But I thank God for a few things:
  • For using me to encourage a colleague friend as she walked by and I just felt that I needed to talk to her. Usually, we would just greet each other as we walked by but then today, we just talked a little and she was sharing her struggle at her work ministry. But I could sense her passion to serve God and thank God for using me and for guiding the short talk which ended with a prayer. Words just came and I also had the chance to share my recent struggles with cell ministry (which seems to be taking off now). I always believe God brings people together for a purpose.
  • For giving me the courage to call a visitor who was linked up to our cell last year but who I have not had the courage to call because I always struggle with calling people. However, in the end, I could not get her and so I left her an email. Instead, I called my prayer partner.
  • For a wonderful time of sharing and fellowship with my prayer partner; for the first time I took courage to call people over the phone and everything went well and how we shared our struggles and also thanksgiving and prayed for one another.
  • For being able to complete penning down an email to my core members to share with them what God has set in my heart for our cell vision and values...

    Luke 14:12-14 (NIV)
    12. Then Jesus said to his host, "When you give a luncheon or dinner, do not invite your friends, your brothers or relatives, or your rich neighbors; if you do, they may invite you back and so you will be repaid.
    13. But when you give a banquet, invite the poor, the crippled, the lame, the blind,
    14. and you will be blessed. Although they cannot repay you, you will be repaid at the resurrection of the righteous."

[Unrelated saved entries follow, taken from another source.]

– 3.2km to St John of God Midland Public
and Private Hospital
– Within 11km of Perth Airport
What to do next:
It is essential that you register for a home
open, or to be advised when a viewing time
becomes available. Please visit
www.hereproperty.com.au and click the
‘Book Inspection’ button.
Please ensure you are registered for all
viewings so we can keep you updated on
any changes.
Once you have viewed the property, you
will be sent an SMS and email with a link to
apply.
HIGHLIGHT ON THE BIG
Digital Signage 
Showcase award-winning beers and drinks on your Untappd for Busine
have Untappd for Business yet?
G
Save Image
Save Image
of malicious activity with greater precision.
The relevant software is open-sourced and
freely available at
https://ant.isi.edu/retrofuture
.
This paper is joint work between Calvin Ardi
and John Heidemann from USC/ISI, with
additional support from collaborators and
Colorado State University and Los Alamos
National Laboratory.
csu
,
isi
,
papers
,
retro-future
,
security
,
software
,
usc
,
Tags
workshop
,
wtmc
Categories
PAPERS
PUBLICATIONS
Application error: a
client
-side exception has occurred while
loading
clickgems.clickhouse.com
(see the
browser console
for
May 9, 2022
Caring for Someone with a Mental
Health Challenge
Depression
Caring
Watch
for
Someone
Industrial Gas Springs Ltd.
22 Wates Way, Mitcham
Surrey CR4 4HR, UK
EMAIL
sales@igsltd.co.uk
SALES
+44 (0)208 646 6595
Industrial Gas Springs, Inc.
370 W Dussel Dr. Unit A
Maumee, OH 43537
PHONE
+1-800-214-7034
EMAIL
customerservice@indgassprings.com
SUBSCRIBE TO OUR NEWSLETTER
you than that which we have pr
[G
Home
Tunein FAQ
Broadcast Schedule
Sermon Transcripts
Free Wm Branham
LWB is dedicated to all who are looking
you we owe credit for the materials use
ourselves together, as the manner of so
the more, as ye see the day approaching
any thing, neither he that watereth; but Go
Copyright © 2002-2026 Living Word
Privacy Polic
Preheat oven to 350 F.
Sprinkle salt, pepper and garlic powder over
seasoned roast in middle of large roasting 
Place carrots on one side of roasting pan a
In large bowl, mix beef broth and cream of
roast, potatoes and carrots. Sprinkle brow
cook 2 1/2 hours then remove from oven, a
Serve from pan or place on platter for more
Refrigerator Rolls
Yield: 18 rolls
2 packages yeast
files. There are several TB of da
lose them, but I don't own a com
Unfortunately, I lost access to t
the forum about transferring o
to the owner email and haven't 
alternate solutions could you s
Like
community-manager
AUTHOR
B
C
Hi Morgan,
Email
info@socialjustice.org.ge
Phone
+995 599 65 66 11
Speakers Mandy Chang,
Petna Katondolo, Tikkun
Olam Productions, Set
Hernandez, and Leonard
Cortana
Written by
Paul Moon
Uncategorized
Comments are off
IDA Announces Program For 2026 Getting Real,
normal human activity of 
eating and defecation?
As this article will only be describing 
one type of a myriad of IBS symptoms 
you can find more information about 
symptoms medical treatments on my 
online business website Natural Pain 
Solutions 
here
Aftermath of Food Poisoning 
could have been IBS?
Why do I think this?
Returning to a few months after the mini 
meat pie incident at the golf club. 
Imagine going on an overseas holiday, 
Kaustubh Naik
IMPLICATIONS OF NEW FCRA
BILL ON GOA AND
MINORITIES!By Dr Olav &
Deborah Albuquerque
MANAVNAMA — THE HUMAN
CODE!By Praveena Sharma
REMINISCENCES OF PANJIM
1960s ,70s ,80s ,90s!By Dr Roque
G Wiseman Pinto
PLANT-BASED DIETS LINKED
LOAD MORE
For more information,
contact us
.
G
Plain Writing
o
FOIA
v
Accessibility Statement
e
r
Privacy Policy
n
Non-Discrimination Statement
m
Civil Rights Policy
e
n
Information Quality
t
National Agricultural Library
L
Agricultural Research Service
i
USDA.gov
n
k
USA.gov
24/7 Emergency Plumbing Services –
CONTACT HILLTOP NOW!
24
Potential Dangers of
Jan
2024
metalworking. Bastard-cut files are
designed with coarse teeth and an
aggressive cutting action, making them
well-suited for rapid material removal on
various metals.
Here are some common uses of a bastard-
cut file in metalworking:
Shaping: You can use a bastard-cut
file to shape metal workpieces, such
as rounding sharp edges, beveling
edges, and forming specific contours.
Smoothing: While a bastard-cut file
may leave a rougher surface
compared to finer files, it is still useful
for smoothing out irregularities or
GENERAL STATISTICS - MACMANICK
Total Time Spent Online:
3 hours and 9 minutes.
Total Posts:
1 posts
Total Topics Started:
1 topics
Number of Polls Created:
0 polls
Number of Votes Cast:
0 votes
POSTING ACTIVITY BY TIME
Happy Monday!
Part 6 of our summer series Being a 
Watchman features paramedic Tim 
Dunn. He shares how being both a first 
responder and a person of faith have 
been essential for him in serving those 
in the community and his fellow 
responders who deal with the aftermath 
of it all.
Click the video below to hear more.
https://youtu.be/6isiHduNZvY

    Hi there KM, J, J and J,

    I had wanted to get this email to you but have not been able to sit down to pen it in full till now. I just wanted to thank you all for believing in me and in the cell and what God is about to do in this cell. Thanks for staying with the cell. I do feel that God indeed has His purpose for our cell and also in bringing you into this cell and I hope to be able to share with you what I seem to hear from God regarding the purpose of this cell.

    God Never Forsakes
    For months last year, I have been despairing about the state of cell and for several times, I kept wanting to step down but God had again and again given me reassurance. I did not see why He had wanted me to stay on and had several times wanted to just give up. But God refused to give up on me and continue to assure me through the pulpit, songs, circumstances and continue to also send people to encourage me on.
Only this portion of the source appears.